FAIS MOI MAL JOHNNY
Abstinence. Abstinence de silence. Comme un cul évaporé, dispersé dans le noir. Perdu dans la folie, le carnage, oui carnages pas assez sages. Allez Johnny, viens, viens en meute chasser la bête, bête immonde et à pleurer. Tu vois pas que la vie c'est sombre ? C'était toi le rêve américain désagrégé, c'était toi le pantin jeté aux silhouettes et aux ombres. Allez Johnny, vas-y, vas-y les yeux fermés et fais-toi mal. Vas-y aussi profond que tu peux. Dans son corps, dans ta chair. Mmm oui encore, encore, ne t'arrêtes pas. La guerre c'est froid seulement quand t'es mort. Seulement quand t'es plus qu'une pensée, une ligne dans les journaux entre miss météo et miss parano.

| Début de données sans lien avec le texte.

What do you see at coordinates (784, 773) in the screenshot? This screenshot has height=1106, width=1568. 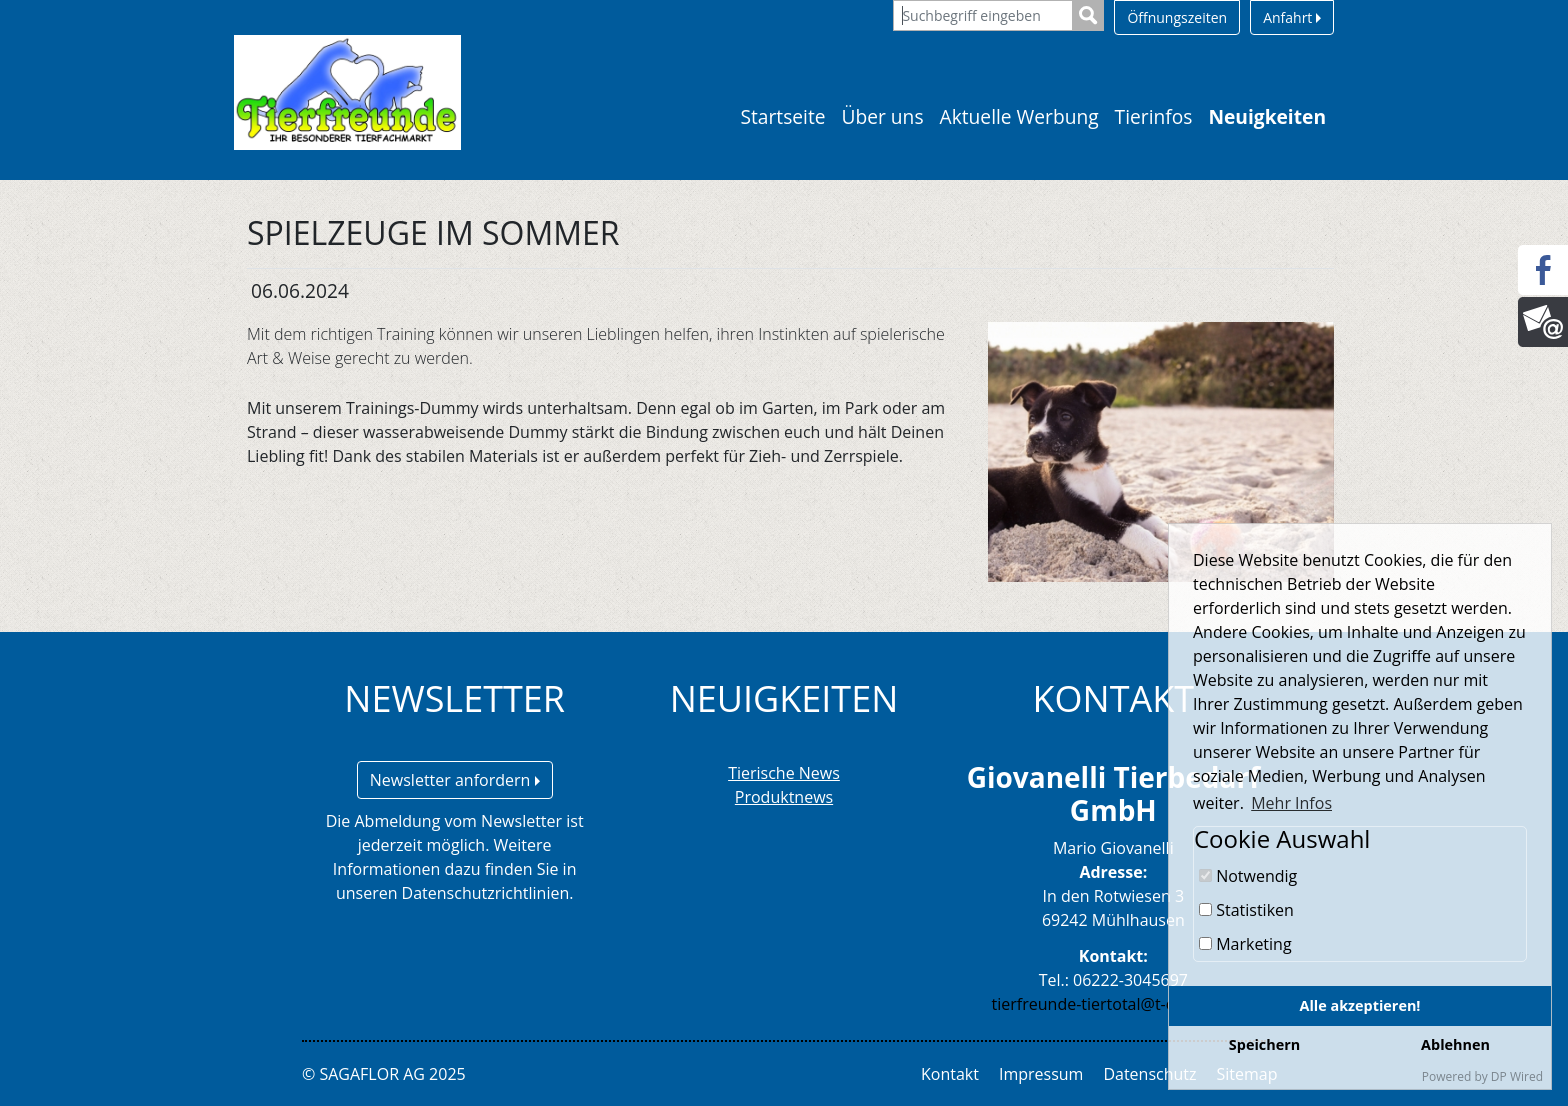 I see `Tierische News` at bounding box center [784, 773].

Alors prends ma main et soit ma cavalcade, ma dernière, ma nouvelle brimade. Bulletin pour élection. Pardon, érection je veux dire. Le pouvoir de te tondre, le pouvoir de te balancer, comme un soldat pendu sans arme, sans âme...Comme un soldat mis bout à bout et qui deviendrait beau et fou. Allez Johnny, c'est l'heure de te lever. C'est la guerre, c'est la parade. Il faut du sang sur ta peau, juste pour rendre ça un peu plus beau.
Oui Johnny t'as raison, plus ne rien ne fonctionne. Des gorgées pleines chez les nones. Des soupirs poétisés un à un dans le vent. Soupirs chaud et soupirs froid. Froid comme un plat. Ouais, un plat. Voilà ce que t'es devenu Johnny. Voilà c'est toi. Un plat. Qu'on goutte à goutte les lèvres pleines, les lèvres plaines, pleines de ta chair, de sa chair, à lui, ton ami, ton ennemi. A lui qui voulait ta peau. Qui voulait y cracher dessus, y crever y pisser en riant. Parce que Johnny tu l'as compris, la guerre c'est ça. C'est inexplicable à 20 heures. Juste un peu larmoyant. Pour les ménagères tu sais bien. Pour les faire pleurer un peu. Pour leur faire croire que tout ça a un sens, que t'es un héros, que tu sauves les fils de nos fils, que tu trembles pour le monde et que tu meurs dans un pleur dans un mouchoir un peu trop sale.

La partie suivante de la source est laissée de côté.